L’essentiel de la loi

Une nouvelle version du code mondial antidopage a été adoptée en novembre 2019, lors de la 5e conférence mondiale sur le dopage dans le sport. Cette loi intervient à la suite de cette adoption. En effet, en tant que partie à la convention internationale contre le dopage dans le sport adoptée en 2005 sous l’égide de l’UNESCO, la France doit « adopter les mesures appropriées aux niveaux national et international qui soient conformes aux principes énoncés par le code » et donc assurer la mise en œuvre des nouvelles règles en droit interne.
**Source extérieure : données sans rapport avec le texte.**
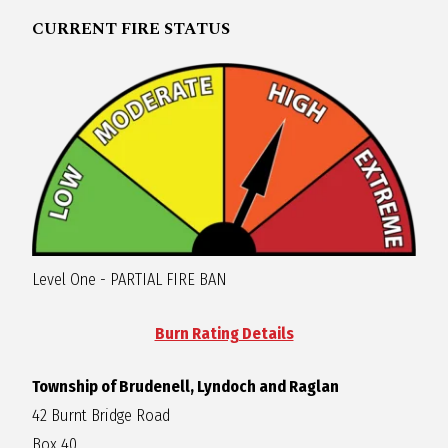
R
CURRENT FIRE STATUS
A
G
L
A
Level One - PARTIAL FIRE BAN
N
Burn Rating Details
Township of Brudenell, Lyndoch and Raglan
42 Burnt Bridge Road
Box 40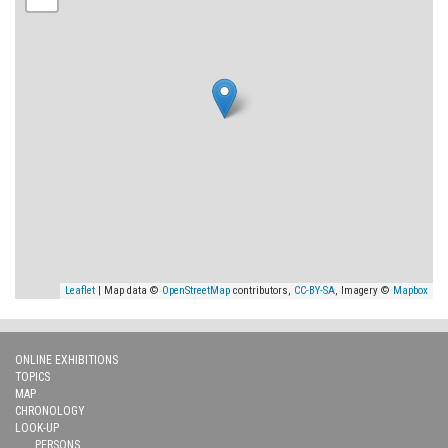
Leaflet
| Map data ©
OpenStreetMap
contributors,
CC-BY-SA
, Imagery ©
Mapbox
ONLINE EXHIBITIONS
TOPICS
MAP
CHRONOLOGY
LOOK-UP
PERSONS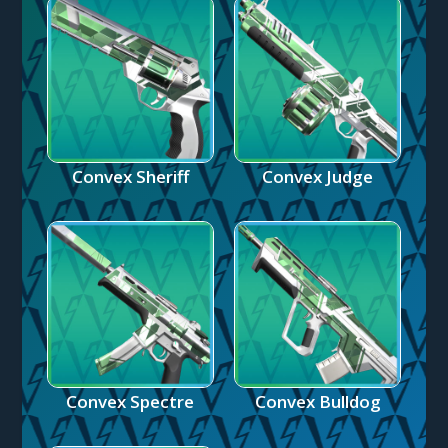
Convex Sheriff
Convex Judge
Convex Spectre
Convex Bulldog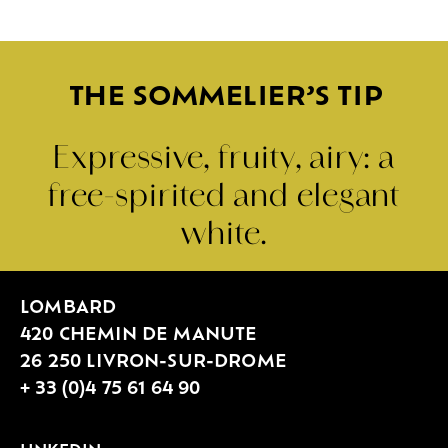
THE SOMMELIER’S TIP
Expressive, fruity, airy: a
free-spirited and elegant
white.
LOMBARD
420 CHEMIN DE MANUTE
26 250 LIVRON-SUR-DROME
+ 33 (0)4 75 61 64 90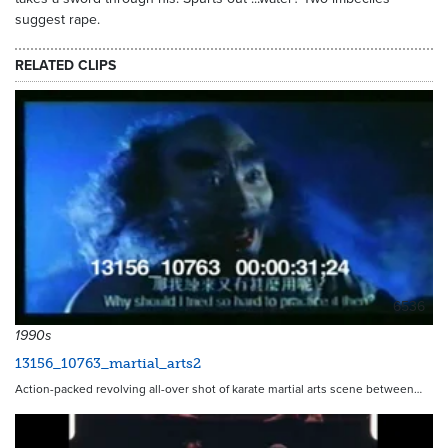
suggest rape.
RELATED CLIPS
6536
1990s
13156_10763_martial_arts2
Action-packed revolving all-over shot of karate martial arts scene between…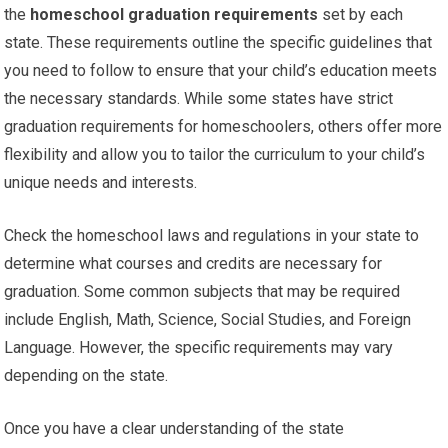
the
homeschool graduation requirements
set by each
state. These requirements outline the specific guidelines that
you need to follow to ensure that your child’s education meets
the necessary standards. While some states have strict
graduation requirements for homeschoolers, others offer more
flexibility and allow you to tailor the curriculum to your child’s
unique needs and interests.
Check the homeschool laws and regulations in your state to
determine what courses and credits are necessary for
graduation. Some common subjects that may be required
include English, Math, Science, Social Studies, and Foreign
Language. However, the specific requirements may vary
depending on the state.
Once you have a clear understanding of the state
Comme pour les précédentes versions du code mondial antidopage, la loi habilite le gouvernement à prendre par ordonnance les mesures nécessaires afin d’assurer la transposition de ces règles applicables au 1er janvier 2021. Cette transposition permettra d’intégrer dans le droit français les évolutions du nouveau code, par exemple :

  • de nouvelles violations des règles antidopage ;
  • la possibilité de moduler davantage les sanctions ;
  • l’amélioration de la protection des lanceurs d’alerte.
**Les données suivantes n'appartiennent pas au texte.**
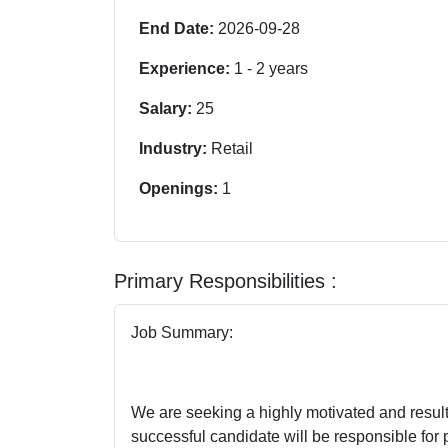
End Date:
2026-09-28
Experience:
1
-
2
years
Salary:
25
Industry:
Retail
Openings:
1
Primary Responsibilities :
Job Summary:
We are seeking a highly motivated and results
successful candidate will be responsible for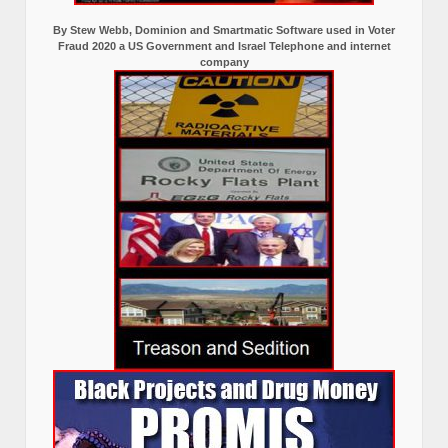
By Stew Webb, Dominion and Smartmatic Software used in Voter
Fraud 2020 a US Government and Israel Telephone and internet
company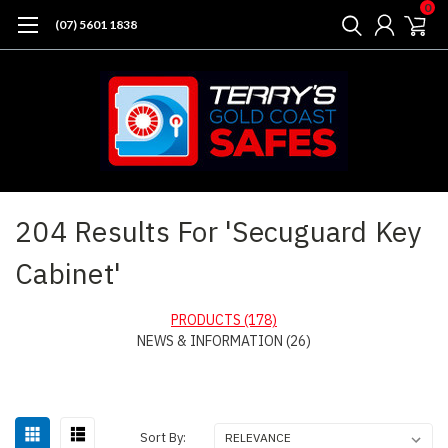
0
(07) 5601 1838
Home
Search
204 Results For 'Secuguard Key
Cabinet'
PRODUCTS (178)
NEWS & INFORMATION (26)
Sort
Sort By:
Un autre enjeu majeur est d’assurer la séparation organique du laboratoire d’analyses antidopage et de l’Agence française de lutte contre le dopage, dans la continuité du processus de modernisation lancé avec la construction d’un nouveau laboratoire.

Un amendement des députés assortit l’habilitation de l’obligation de transposer les nouvelles règles mondiales « dans le respect des principes constitutionnels et conventionnels » de la République.

L’ordonnance a été publiée le 22 avril 2021. Elle doit faire l’objet d’un projet de loi de ratification dans un délai de trois mois.